16. Already, companies that speak in the language of the pitch, the dog-and-pony show, are no longer speaking to anyone.

17. Companies that assume online markets are the same markets that used to watch their ads on television are kidding themselves.

18. Companies that don’t realize their markets are now networked person-to-person, getting smarter as a result and deeply joined in conversation are missing their best opportunity.

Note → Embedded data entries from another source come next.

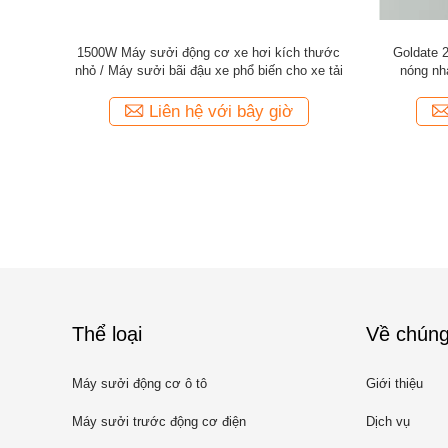
áy sưởi ấm
Goldate Máy sưởi nước xe 500W 220V Máy
An toàn x
8 * 5,5cm
sưởi bãi đậu xe điện cho xe hơi
PTC sư
iờ
Liên hệ với bây giờ
Thể loại
Về chúng
Máy sưởi động cơ ô tô
Giới thiệu
Máy sưởi trước động cơ điện
Dịch vụ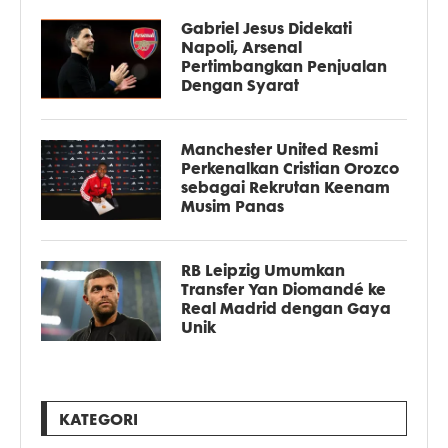
Gabriel Jesus Didekati
Napoli, Arsenal
Pertimbangkan Penjualan
Dengan Syarat
Manchester United Resmi
Perkenalkan Cristian Orozco
sebagai Rekrutan Keenam
Musim Panas
RB Leipzig Umumkan
Transfer Yan Diomandé ke
Real Madrid dengan Gaya
Unik
KATEGORI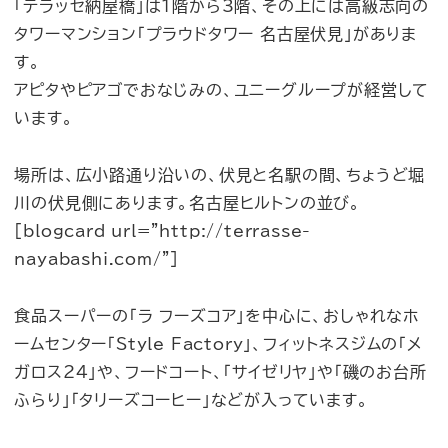
「テラッセ納屋橋」は1階から3階、その上には高級志向の
タワーマンション「プラウドタワー 名古屋伏見」がありま
す。
アピタやピアゴでおなじみの、ユニーグループが経営して
います。
場所は、広小路通り沿いの、伏見と名駅の間、ちょうど堀
川の伏見側にあります。名古屋ヒルトンの並び。
[blogcard url=”http://terrasse-
nayabashi.com/”]
食品スーパーの「ラ フーズコア」を中心に、おしゃれなホ
ームセンター「Style Factory」、フィットネスジムの「メ
ガロス24」や、フードコート、「サイゼリヤ」や「磯のお台所
ふらり」「タリーズコーヒー」などが入っています。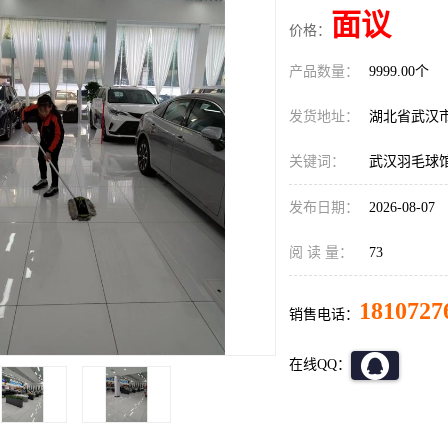
面议
价格：
产品数量：
9999.00个
发货地址：
湖北省武汉
关键词：
武汉羽毛球
发布日期：
2026-08-07
阅 读 量：
73
1810727
销售电话：
在线QQ：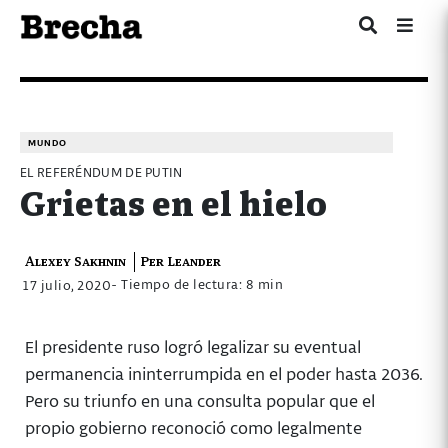
MUNDO
EL REFERÉNDUM DE PUTIN
Grietas en el hielo
Alexey Sakhnin
Per Leander
- Tiempo de lectura: 8 min
17 julio, 2020
El presidente ruso logró legalizar su eventual
permanencia ininterrumpida en el poder hasta 2036.
Pero su triunfo en una consulta popular que el
propio gobierno reconoció como legalmente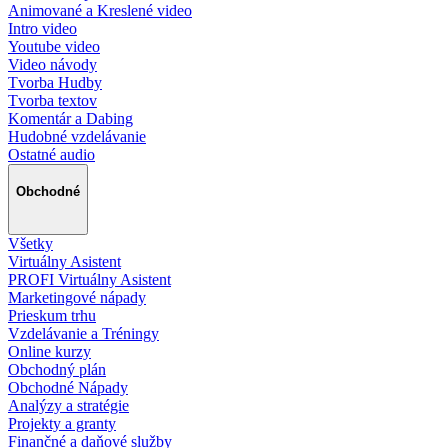
Animované a Kreslené video
Intro video
Youtube video
Video návody
Tvorba Hudby
Tvorba textov
Komentár a Dabing
Hudobné vzdelávanie
Ostatné audio
Obchodné
Všetky
Virtuálny Asistent
PROFI Virtuálny Asistent
Marketingové nápady
Prieskum trhu
Vzdelávanie a Tréningy
Online kurzy
Obchodný plán
Obchodné Nápady
Analýzy a stratégie
Projekty a granty
Finančné a daňové služby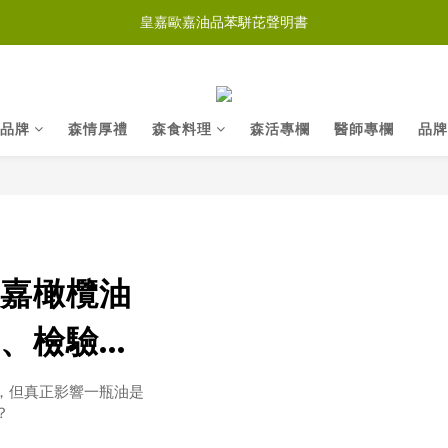
皇嘉歐嘉油品苯駢芘聲明書
品牌
森情厚禮
森食料理
森活專欄
醫師專欄
品牌
嘉橄欖油
、檢驗與
，但真正影響一瓶油是
？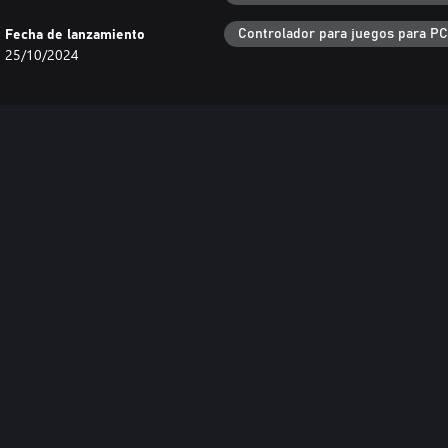
Controlador para juegos para PC
Fecha de lanzamiento
25/10/2024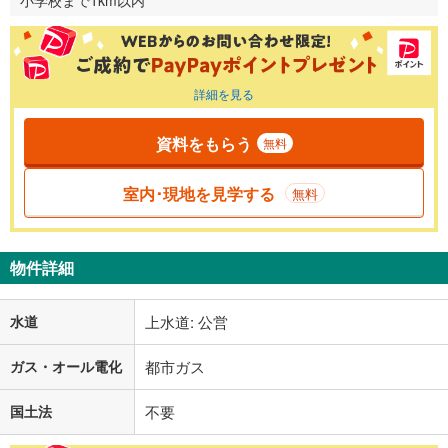
小学校まで1km以内
詳細を見る
資料をもらう
無料
室内･現地を見学する
無料
物件詳細
水道
上水道: 公営
ガス・オール電化
都市ガス
国土法
不要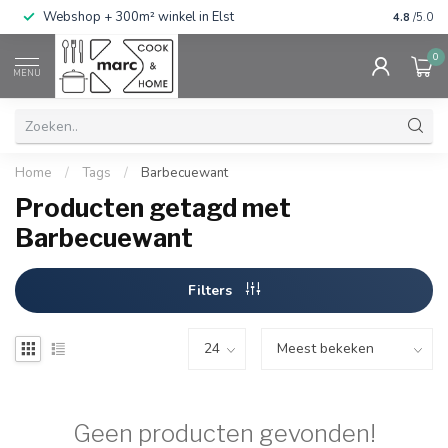
g
Webshop + 300m² winkel in Elst
Gratis ve
4.8
/5.0
0
MENU
Home
/
Tags
/
Barbecuewant
Producten getagd met
Barbecuewant
Filters
Geen producten gevonden!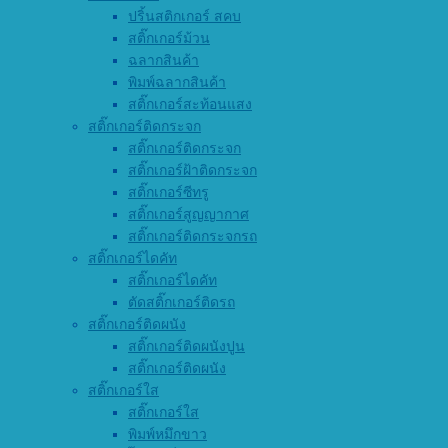
ปริ้นสติกเกอร์ สคบ
สติ๊กเกอร์ม้วน
ฉลากสินค้า
พิมพ์ฉลากสินค้า
สติ๊กเกอร์สะท้อนแสง
สติ๊กเกอร์ติดกระจก
สติ๊กเกอร์ติดกระจก
สติ๊กเกอร์ฝ้าติดกระจก
สติ๊กเกอร์ซีทรู
สติ๊กเกอร์สูญญากาศ
สติ๊กเกอร์ติดกระจกรถ
สติ๊กเกอร์ไดคัท
สติ๊กเกอร์ไดคัท
ตัดสติ๊กเกอร์ติดรถ
สติ๊กเกอร์ติดผนัง
สติ๊กเกอร์ติดผนังปูน
สติ๊กเกอร์ติดผนัง
สติ๊กเกอร์ใส
สติ๊กเกอร์ใส
พิมพ์หมึกขาว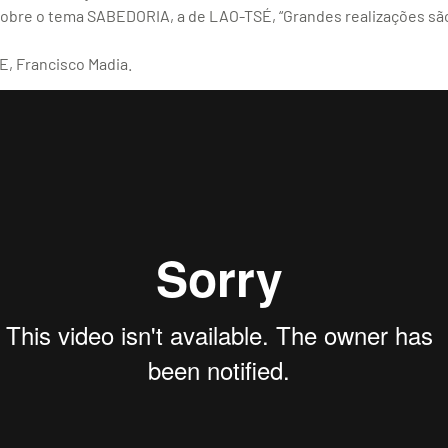
re o tema SABEDORIA, a de LAO-TSÉ, “Grandes realizações são 
, Francisco Madia.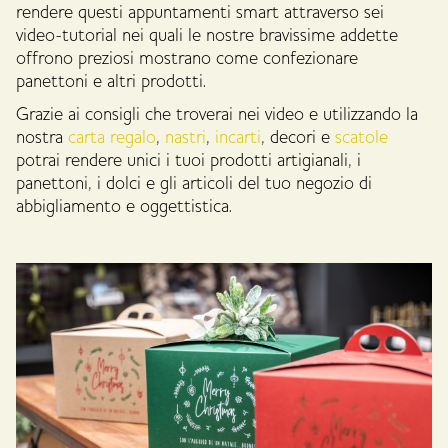
rendere questi appuntamenti smart attraverso sei
video-tutorial nei quali le nostre bravissime addette
offrono preziosi mostrano come confezionare
panettoni e altri prodotti.
Grazie ai consigli che troverai nei video e utilizzando la
nostra
carta regalo
,
nastri
,
incarti
, decori e
scatole
potrai rendere unici i tuoi prodotti artigianali, i
panettoni, i dolci e gli articoli del tuo negozio di
abbigliamento e oggettistica.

What a perfect illustration of the inner libertarian mythology understating the digital world. I hope they don’t feel disappointed. Even if a few start-ups slightly disrupted industries (take Napster, AirBNB or Uber), corporate ideas are still here.

Take for instance the myth of virality, which helped thousands of advertising agencies to jump into the digital wagon. For a couple of years now, not a single eyeball isn’t paid by advertisers (sometimes they even pay for humanoid impressions).

I wish Cluetrain predictions could have switch the corporate order yet as a sign of faith, the digital market became so cluttered by conversations that it’s now used as a huge TV.

Because video banners generate a better revenue (despite a lot of fraud as well). Because targeting is too expensive. Because time spent now trumps impressions as the ultimate KPI, because the best producers of content comes from telly or Hollywood.

And we are again. Long live the media planning.